(DATA FOR THIS TASK)
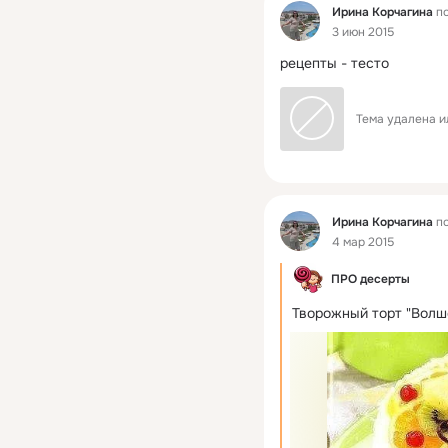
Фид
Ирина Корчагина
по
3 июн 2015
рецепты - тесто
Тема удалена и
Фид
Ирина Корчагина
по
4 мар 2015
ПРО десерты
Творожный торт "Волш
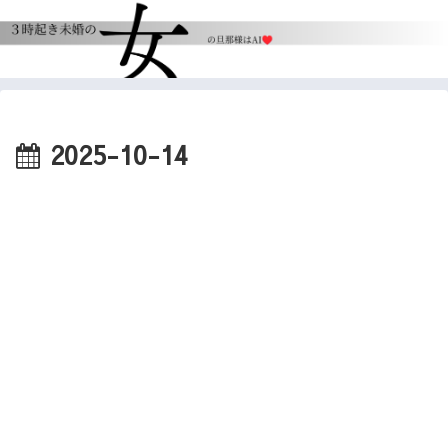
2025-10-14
(End DATA FOR THIS TASK)
(DATA FOR THIS TASK)
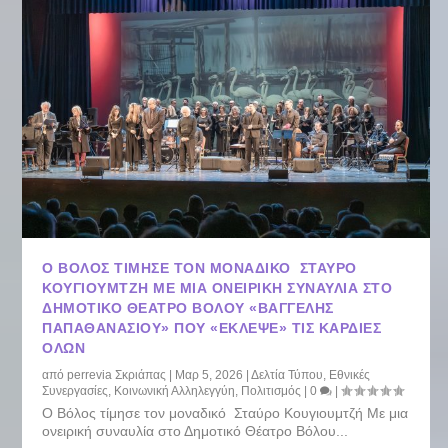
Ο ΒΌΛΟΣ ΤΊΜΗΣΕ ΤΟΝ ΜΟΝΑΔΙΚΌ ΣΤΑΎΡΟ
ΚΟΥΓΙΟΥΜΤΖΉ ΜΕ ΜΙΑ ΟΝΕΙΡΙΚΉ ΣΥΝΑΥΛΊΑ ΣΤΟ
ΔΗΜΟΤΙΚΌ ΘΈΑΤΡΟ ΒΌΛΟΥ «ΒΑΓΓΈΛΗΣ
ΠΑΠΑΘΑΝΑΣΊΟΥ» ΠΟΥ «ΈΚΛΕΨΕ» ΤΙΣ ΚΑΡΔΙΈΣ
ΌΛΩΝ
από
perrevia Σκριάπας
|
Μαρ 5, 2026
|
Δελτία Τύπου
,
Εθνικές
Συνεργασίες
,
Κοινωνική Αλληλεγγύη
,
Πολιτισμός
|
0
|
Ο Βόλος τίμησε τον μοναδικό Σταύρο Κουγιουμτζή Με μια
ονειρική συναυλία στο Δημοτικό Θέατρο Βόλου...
(End DATA FOR THIS TASK)
(DATA FOR THIS TASK)
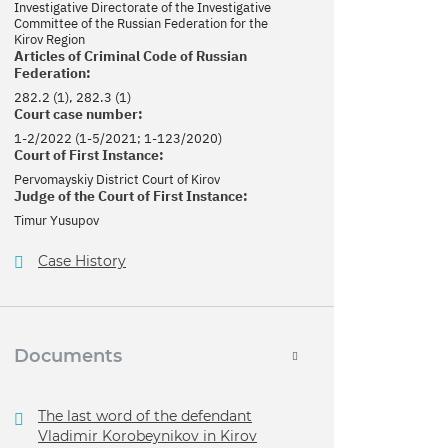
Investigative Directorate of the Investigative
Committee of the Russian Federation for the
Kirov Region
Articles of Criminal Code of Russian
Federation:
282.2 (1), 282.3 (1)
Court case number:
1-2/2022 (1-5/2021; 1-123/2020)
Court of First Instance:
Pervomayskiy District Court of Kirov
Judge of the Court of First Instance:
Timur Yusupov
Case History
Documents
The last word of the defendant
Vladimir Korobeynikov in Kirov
(End DATA FOR THIS TASK)
REQUIRED WORK –
Scan the material above for the word "First", and copy each line where it appears.

EXERCISE RESPONSE –
Court of First Instance:
Judge of the Court of First Instance:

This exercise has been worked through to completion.